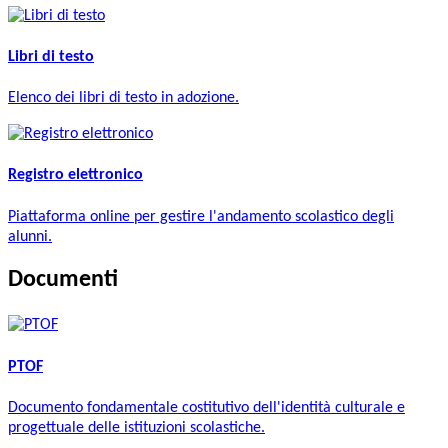
Libri di testo
Elenco dei libri di testo in adozione.
Registro elettronico
Piattaforma online per gestire l'andamento scolastico degli
alunni.
Documenti
PTOF
Documento fondamentale costitutivo dell'identità culturale e
progettuale delle istituzioni scolastiche.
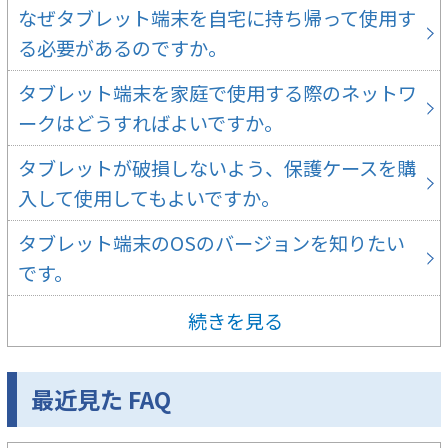
なぜタブレット端末を自宅に持ち帰って使用す
る必要があるのですか。
タブレット端末を家庭で使用する際のネットワ
ークはどうすればよいですか。
タブレットが破損しないよう、保護ケースを購
入して使用してもよいですか。
タブレット端末のOSのバージョンを知りたい
です。
続きを見る
最近見た FAQ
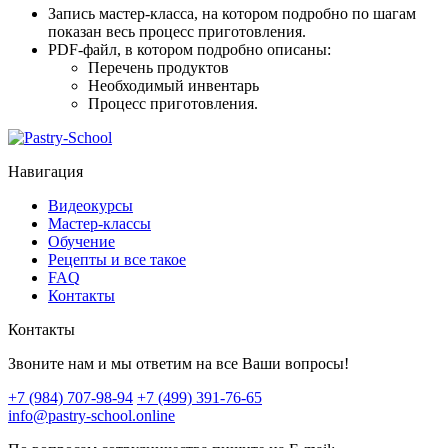
Запись мастер-класса, на котором подробно по шагам
показан весь процесс приготовления.
PDF-файл, в котором подробно описаны:
Перечень продуктов
Необходимый инвентарь
Процесс приготовления
.
Навигация
Видеокурсы
Мастер-классы
Обучение
Рецепты и все такое
FAQ
Контакты
Контакты
Звоните нам и мы ответим на все Ваши вопросы!
+7 (984) 707-98-94
+7 (499) 391-76-65
info@pastry-school.online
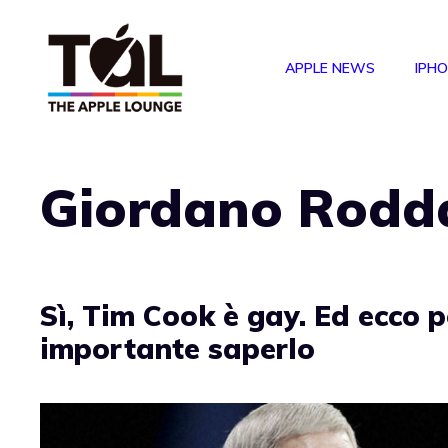
Vai
al
APPLE NEWS
IPH
contenuto
Giordano Rodd
Sì, Tim Cook è gay. Ed ecco p
importante saperlo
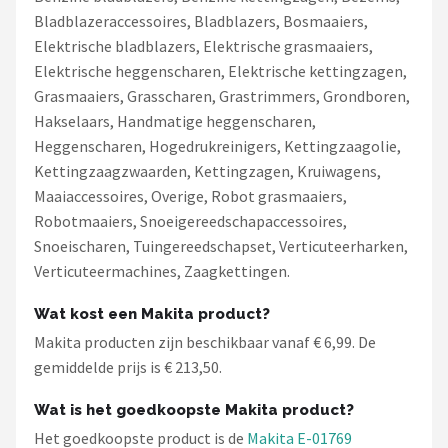
Bladblazeraccessoires, Bladblazers, Bosmaaiers,
Elektrische bladblazers, Elektrische grasmaaiers,
Elektrische heggenscharen, Elektrische kettingzagen,
Grasmaaiers, Grasscharen, Grastrimmers, Grondboren,
Hakselaars, Handmatige heggenscharen,
Heggenscharen, Hogedrukreinigers, Kettingzaagolie,
Kettingzaagzwaarden, Kettingzagen, Kruiwagens,
Maaiaccessoires, Overige, Robot grasmaaiers,
Robotmaaiers, Snoeigereedschapaccessoires,
Snoeischaren, Tuingereedschapset, Verticuteerharken,
Verticuteermachines, Zaagkettingen.
Wat kost een Makita product?
Makita producten zijn beschikbaar vanaf € 6,99. De
gemiddelde prijs is € 213,50.
Wat is het goedkoopste Makita product?
Het goedkoopste product is de
Makita E-01769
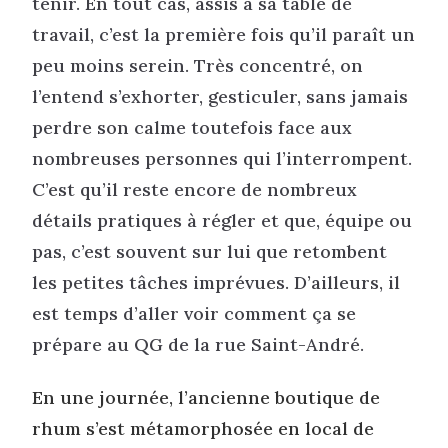
tenir. En tout cas, assis à sa table de
travail, c’est la première fois qu’il paraît un
peu moins serein. Très concentré, on
l’entend s’exhorter, gesticuler, sans jamais
perdre son calme toutefois face aux
nombreuses personnes qui l’interrompent.
C’est qu’il reste encore de nombreux
détails pratiques à régler et que, équipe ou
pas, c’est souvent sur lui que retombent
les petites tâches imprévues. D’ailleurs, il
est temps d’aller voir comment ça se
prépare au QG de la rue Saint-André.
En une journée, l’ancienne boutique de
rhum s’est métamorphosée en local de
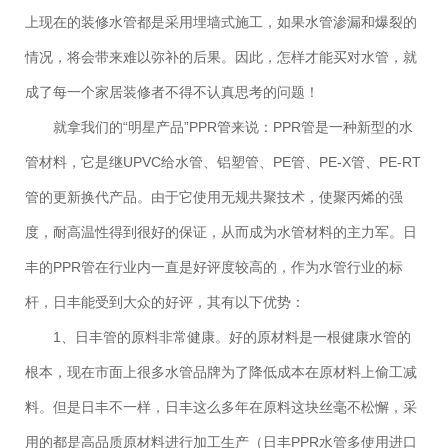
上现在的装修水管都是采用埋墙式施工，如果水管渗漏和爆裂的
情况，将会带来难以弥补的后果。因此，怎样才能买对水管，就
成了每一个家居装修者不得不认真思考的问题！
就拿我们的“明星产品”PPR管来说：PPR管是一种新型的水
管材料，它是继UPVC给水管、铝塑管、PE管、PE-X管、PE-RT
管的更新换代产品。由于它使用无规共聚技术，使聚丙烯的强
度，耐高温性得到很好的保证，从而成为水管材料的主力军。日
丰的PPR管在行业内一直是好评度较高的，作为水管行业的标
杆，日丰能受到大众的好评，其有以下优势：
1、日丰管的原料非常健康。好的原材料是一根健康水管的
根本，现在市面上很多水管品牌为了降低成本在原材料上偷工减
料。但是日丰不一样，日丰这么多年在原料这块丝毫不松懈，采
用的都是高品质原材料进行加工生产（日丰PPR水管多使用进口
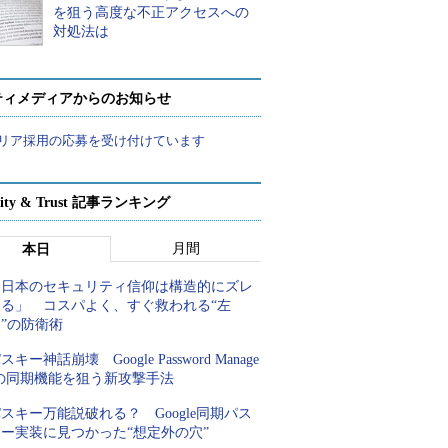
を狙う高度な不正アクセスへの
対処法は
ティメディアからのお知らせ
リア採用の応募を受け付けています
rity & Trust 記事ランキング
月間
本日
「日本のセキュリティ信仰は構造的にズレ
てる」 コスパよく、すぐ救われる“左
”の防衛術
スキー神話崩壊 Google Password Manage
rの同期機能を狙う新攻撃手法
スキー万能説破れる？ Google同期パス
キー実装に見つかった“想定外の穴”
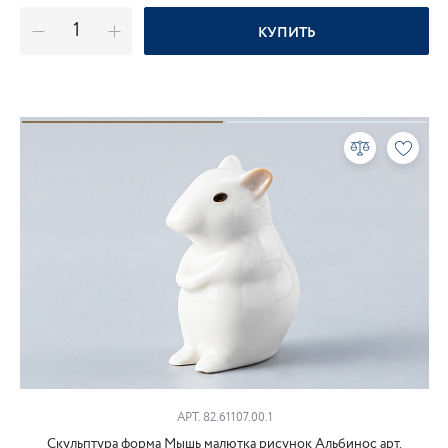
КУПИТЬ
АРТ. 82.61107.00.1
Скульптура форма Мышь малютка рисунок Альбинос арт.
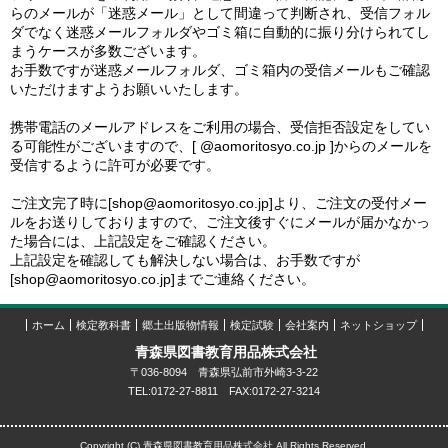
らのメールが「迷惑メール」として間違って判断され、受信フォル
ダでなく迷惑メールフォルダやゴミ箱に自動的に振り分けられてし
まうケースが多数ございます。
お手数ですが迷惑メールフォルダ、ゴミ箱内の受信メールもご確認
いただけますようお願いいたします。
携帯電話のメールアドレスをご利用の場合、受信拒否設定をしてい
る可能性がございますので、[ @aomoritosyo.co.jp ]からのメールを
受信するように許可が必要です。
ご注文完了時に[shop@aomoritosyo.co.jp]より、ご注文の受付メー
ルをお送りしておりますので、ご注文後すぐにメールが届かなかっ
た場合には、上記設定をご確認ください。
上記設定を確認しても解決しない場合は、お手数ですが
[shop@aomoritosyo.co.jp]までご連絡ください。
ホーム
検定教科書
郷土出版物情報
検定試験
会社案内
ネットショップ
青森県図書教育用品株式会社
〒036-8094 青森県弘前市外崎3-3-22
TEL:0172-27-8811 FAX:0172-27-3214
Copyright (C) 青森県図書教育用品株式会社 All Rights Reserved.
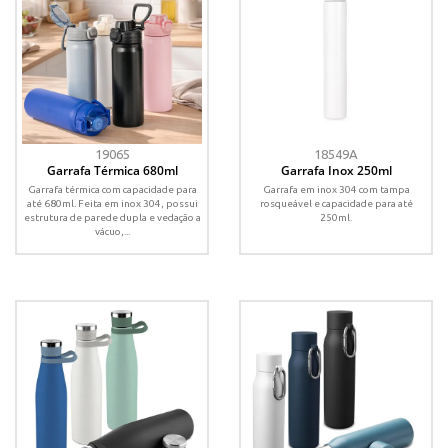
19065
18549A
Garrafa Térmica 680ml
Garrafa Inox 250ml
Garrafa térmica com capacidade para
Garrafa em inox 304 com tampa
até 680ml. Feita em inox 304, possui
rosqueável e capacidade para até
estrutura de parede dupla e vedação a
250ml.
vácuo,...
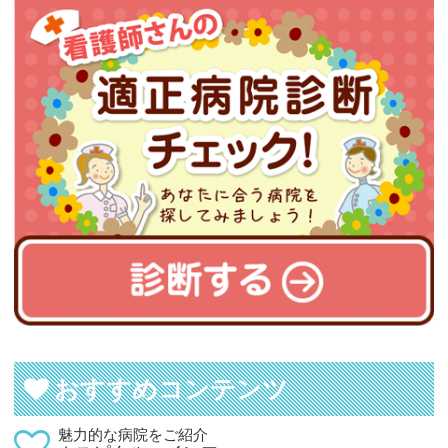
おすすめコンテンツ
魅力的な病院をご紹介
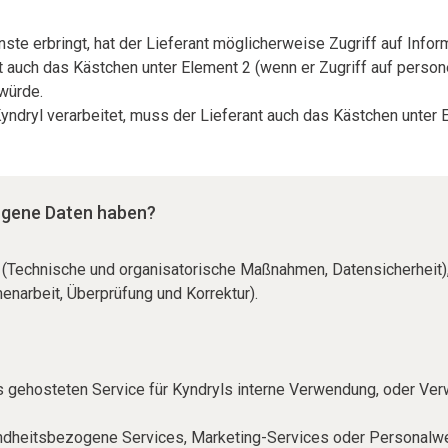
te erbringt, hat der Lieferant möglicherweise Zugriff auf Inform
 auch das Kästchen unter Element 2 (wenn er Zugriff auf person
würde.
Kyndryl verarbeitet, muss der Lieferant auch das Kästchen unter
zogene Daten haben?
 II (Technische und organisatorische Maßnahmen, Datensicherheit),
narbeit, Überprüfung und Korrektur).
ines gehosteten Service für Kyndryls interne Verwendung, oder V
undheitsbezogene Services, Marketing-Services oder Personalwe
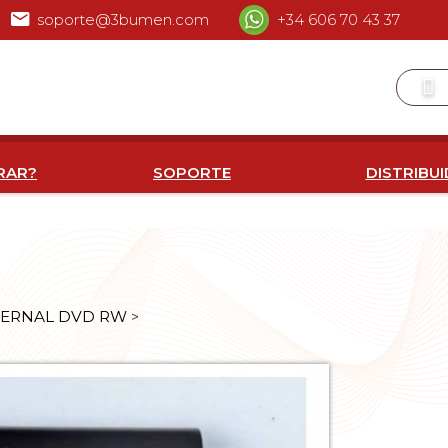
soporte@3bumen.com
+34 606 70 43 37
RAR?
SOPORTE
DISTRIBU
XTERNAL DVD RW
>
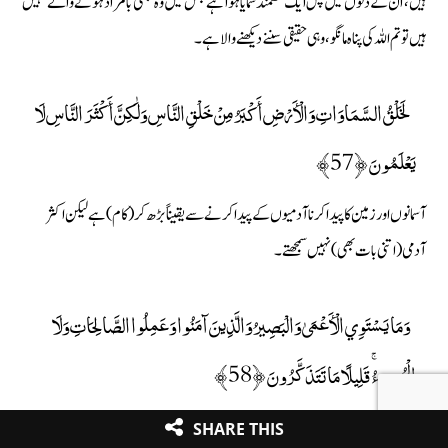
ہیں، ان کے دلوں میں پس ایک گھمنڈ سمایا ہوا ہے جس میں وہ کبھی بامراد ہونے والے نہیں
ہیں تو تم اللہ کی پناہ مانگو، وہی حقیقی سننے دیکھنے والا ہے۔
لَخَلْقُ السَّمَاوَاتِ وَالْأَرْضِ أَكْبَرُ مِنْ خَلْقِ النَّاسِ وَلَٰكِنَّ أَكْثَرَ النَّاسِ لَا
يَعْلَمُونَ ﴿57﴾
آسمانوں اور زمین کا پیدا کرنا آدمیوں کے پیدا کرنے سے یقیناً بڑھ کر (کام) ہے لیکن اکثر
آدمی (اتنی بات بھی) نہیں سمجھتے۔
وَمَا يَسْتَوِي الْأَعْمَىٰ وَالْبَصِيرُ وَالَّذِينَ آمَنُوا وَعَمِلُوا الصَّالِحَاتِ وَلَا
الْمُسِيءُ ۚ قَلِيلًا مَا تَتَذَكَّرُونَ ﴿58﴾
ایک اندھا اور آنکھوں والا برابر نہیں ہو سکتا اسی طرح وہ لوگ جو ایمان لائے اور انھوں نے
SHARE THIS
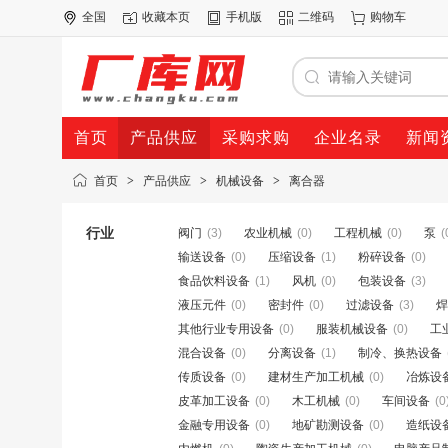
全国
收藏本页
手机版
二维码
购物车
首页
产品供应
采购求购
企业名录
新闻
首页
>
产品供应
>
机械设备
>
离合器
行业
阀门
(3)
农业机械
(0)
工程机械
(0)
泵
(
输送设备
(0)
压缩设备
(1)
粉碎设备
(0)
食品饮料设备
(1)
风机
(0)
包装设备
(3)
液压元件
(0)
密封件
(0)
过滤设备
(3)
焊
其他行业专用设备
(0)
服装机械设备
(0)
工
混合设备
(0)
分离设备
(1)
制冷、换热设备
传质设备
(0)
建材生产加工机械
(0)
冶炼设
皮革加工设备
(0)
木工机械
(0)
车间设备
(0
金融专用设备
(0)
地矿勘测设备
(0)
造纸设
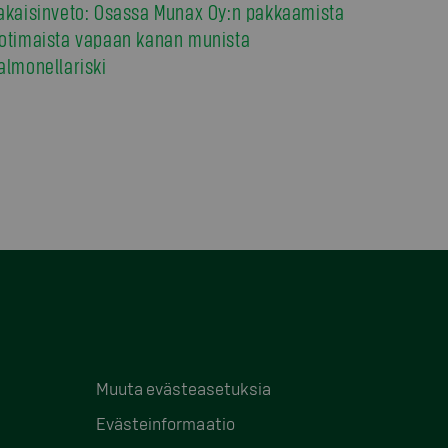
akaisinveto: Osassa Munax Oy:n pakkaamista
otimaista vapaan kanan munista
almonellariski
Muuta evästeasetuksia
Evästeinformaatio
--
* [Work instruction]:
Give back every line of the listing where the word "online" shows up.

* [Task output]:
Piattaforma online per gestire l'andamento scolastico degli
info@pastry-school.online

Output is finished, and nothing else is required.